Screw the battery hatch back on, and be done with it.

The R/C & Motion-Sensing Path Light was meant to be hung up somewhere and not {vulgar term for having had intercourse} with, not a flashlight meant to be thrashed, trashed, and abused. So I won't throw it against the wall, stomp on it, try to drown it in the {vulgar term for feces}bowl or the cistern, run over it, swing it against the concrete floor of a patio, use a medium- to heavy-weight ball peen hammer to bash it open in order to check it for candiosity, fire it from the cannoñata (I guess I've been watching the TV program "Viva Piñata" too much again - candiosity is usually checked with a laser-type device on a platform with a large readout (located at Piñata Central), a handheld wand that Langston Lickatoad uses, or a pack-of-cards-sized instrument that Fergy Fudgehog uses; and the cannoñata is only used to shoot piñatas to piñata parties away from picturesque Piñata Island), send it to the Daystrom Institute for additional analysis, or inflict upon it punishments that a flashlight may have inflicted upon it.

So this section of the R/C & Motion-Sensing Path Lights's web page may appear more bare than this section of the web page on a web page about a flashlight that was born to be a flashlight and nothing but a flashlight.

When triggered by motion, the R/C & Motion-Sensing Path Light turns on in high mode for exactly 20 or 300 seconds (see directly below).

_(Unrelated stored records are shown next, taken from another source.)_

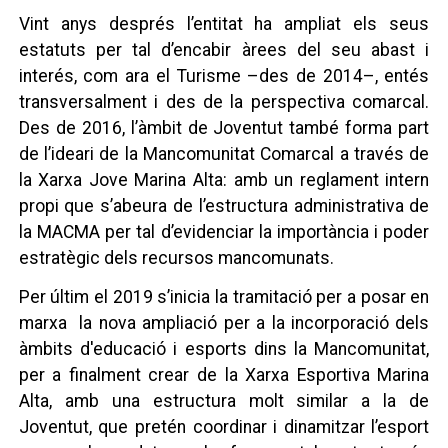
Vint anys després l’entitat ha ampliat els seus
estatuts per tal d’encabir àrees del seu abast i
interés, com ara el Turisme –des de 2014–, entés
transversalment i des de la perspectiva comarcal.
Des de 2016, l’àmbit de Joventut també forma part
de l’ideari de la Mancomunitat Comarcal a través de
la Xarxa Jove Marina Alta: amb un reglament intern
propi que s’abeura de l’estructura administrativa de
la MACMA per tal d’evidenciar la importància i poder
estratègic dels recursos mancomunats.
Per últim el 2019 s’inicia la tramitació per a posar en
marxa la nova ampliació per a la incorporació dels
àmbits d'educació i esports dins la Mancomunitat,
per a finalment crear de la Xarxa Esportiva Marina
Alta, amb una estructura molt similar a la de
Joventut, que pretén coordinar i dinamitzar l’esport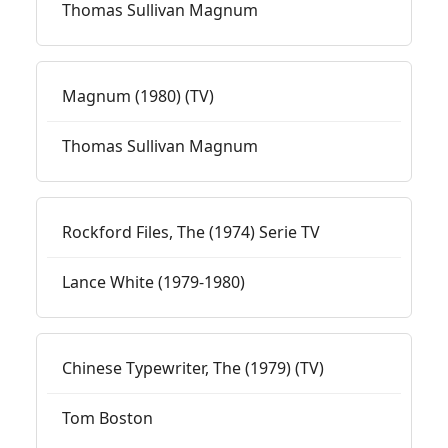
Thomas Sullivan Magnum
Magnum (1980) (TV)
Thomas Sullivan Magnum
Rockford Files, The (1974) Serie TV
Lance White (1979-1980)
Chinese Typewriter, The (1979) (TV)
Tom Boston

There's a slide switch in the battery compartment labelled "ON TIME"; if the switch is set to the rightmost position, the unit stays on in high mode for 20 seconds when motion is detected; if this switch is set to the leftmost position, the unit stays on in high mode for 300 seconds when motion is detected.

Beam photograph on the test target at 12".
Measures 200mcd (standby) and 7,130mcd (motion-activated) on a Meterman LM631 light meter.

This is a very wide-angle lamp, and if I've told you once, I've told you 31,054,500 times:
Wider viewing angles always, always, ALWAYS equal lower mcd values!!!

Photograph showing the Path Light getting douched off with the hose, as a real consumer might.

Spectrographic analysis
Spectrographic analysis of the LED in sample 1 of this light (maximum output).

Spectrographic analysis
Spectrographic analysis of the LED in sample 1 of this light (maximum output); spectrometer's response narrowed to a band between 420nm and 470nm to pinpoint native emission peak, which is 445.509nm.

Spectrographic analysis
Spectrographic analysis of the LED in sample 1 of this light (glow mode).

Spectrographic analysis
Spectrographic analysis of the LED in sample 1 of this light (glow mode); spectrometer's response narrowed to a band between 425nm and 475nm to pinpoint native emission peak, which is 449.017nm. Spectrographic analysis
Spectrographic analysis of the LED in sample 2 of this light (maximum output).

Spectrographic analysis
Spectrographic analysis of the LED in sample 2 of this light (maximum output); spectrometer's response narrowed to a band between 420nm and 470nm to pinpoint native emission peak, which is 447.533nm.

Spectrographic analysis
Spectrographic analysis of the LED in sample 2 of this light (glow mode).

Spectrographic analysis
Spectrographic analysis of the LED in sample 2 of this light (glow mode); spectrometer's response narrowed to a band between 420nm and 470nm to pinpoint native emission peak, which is 449.669nm.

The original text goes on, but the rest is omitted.